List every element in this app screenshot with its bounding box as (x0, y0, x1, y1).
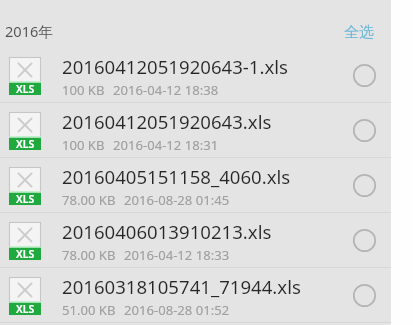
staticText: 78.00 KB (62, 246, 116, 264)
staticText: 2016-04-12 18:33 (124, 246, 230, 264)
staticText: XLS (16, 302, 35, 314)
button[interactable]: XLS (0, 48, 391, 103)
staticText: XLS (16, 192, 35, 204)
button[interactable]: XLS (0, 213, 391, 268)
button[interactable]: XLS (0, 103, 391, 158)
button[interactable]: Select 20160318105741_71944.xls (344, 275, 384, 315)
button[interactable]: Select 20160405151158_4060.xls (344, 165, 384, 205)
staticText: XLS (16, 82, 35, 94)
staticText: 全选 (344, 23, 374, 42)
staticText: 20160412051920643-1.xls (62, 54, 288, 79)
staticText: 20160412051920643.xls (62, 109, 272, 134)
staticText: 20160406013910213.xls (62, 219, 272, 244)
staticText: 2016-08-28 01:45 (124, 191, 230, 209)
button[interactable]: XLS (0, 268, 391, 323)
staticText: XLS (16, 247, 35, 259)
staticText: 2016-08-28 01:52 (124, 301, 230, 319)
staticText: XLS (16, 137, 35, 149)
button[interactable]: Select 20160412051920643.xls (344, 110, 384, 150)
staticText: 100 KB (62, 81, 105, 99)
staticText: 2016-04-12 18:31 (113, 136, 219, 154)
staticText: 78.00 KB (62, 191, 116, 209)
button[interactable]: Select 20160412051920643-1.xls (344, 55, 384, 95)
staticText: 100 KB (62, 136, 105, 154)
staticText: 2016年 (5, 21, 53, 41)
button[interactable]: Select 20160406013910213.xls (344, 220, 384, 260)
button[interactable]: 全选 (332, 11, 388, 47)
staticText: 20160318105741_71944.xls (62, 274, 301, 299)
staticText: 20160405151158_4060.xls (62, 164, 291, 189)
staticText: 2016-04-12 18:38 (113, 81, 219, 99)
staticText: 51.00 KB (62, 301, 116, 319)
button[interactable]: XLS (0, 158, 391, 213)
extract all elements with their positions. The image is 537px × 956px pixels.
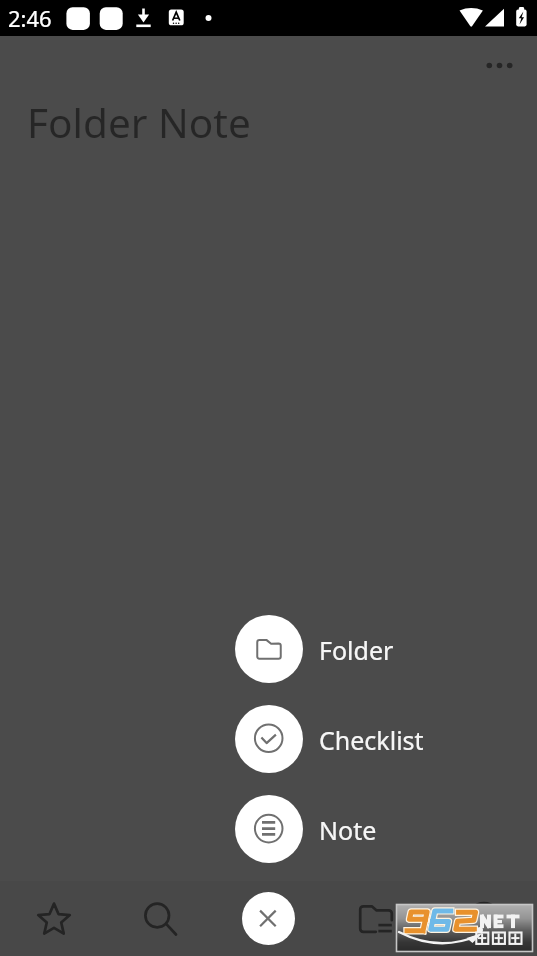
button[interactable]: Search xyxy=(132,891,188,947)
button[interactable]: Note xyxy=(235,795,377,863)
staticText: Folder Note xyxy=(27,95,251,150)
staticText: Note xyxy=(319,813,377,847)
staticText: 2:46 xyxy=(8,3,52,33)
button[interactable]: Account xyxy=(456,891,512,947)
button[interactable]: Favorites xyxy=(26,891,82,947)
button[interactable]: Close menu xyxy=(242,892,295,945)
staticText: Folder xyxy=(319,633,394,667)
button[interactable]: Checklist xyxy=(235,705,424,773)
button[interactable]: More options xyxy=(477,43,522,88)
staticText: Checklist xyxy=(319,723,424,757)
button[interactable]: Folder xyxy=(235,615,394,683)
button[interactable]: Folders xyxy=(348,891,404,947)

▶ Your task
Leave out the pictures and repeat exactly the lines from the one containing "extract all elements" through the last line of the entries.

▶ Expected answer
extract all elements with their positions. The image is 537px × 956px pixels.
button[interactable]: Search xyxy=(132,891,188,947)
button[interactable]: Note xyxy=(235,795,377,863)
staticText: Folder Note xyxy=(27,95,251,150)
staticText: Note xyxy=(319,813,377,847)
staticText: 2:46 xyxy=(8,3,52,33)
button[interactable]: Account xyxy=(456,891,512,947)
button[interactable]: Favorites xyxy=(26,891,82,947)
button[interactable]: Close menu xyxy=(242,892,295,945)
staticText: Folder xyxy=(319,633,394,667)
button[interactable]: Checklist xyxy=(235,705,424,773)
button[interactable]: More options xyxy=(477,43,522,88)
staticText: Checklist xyxy=(319,723,424,757)
button[interactable]: Folder xyxy=(235,615,394,683)
button[interactable]: Folders xyxy=(348,891,404,947)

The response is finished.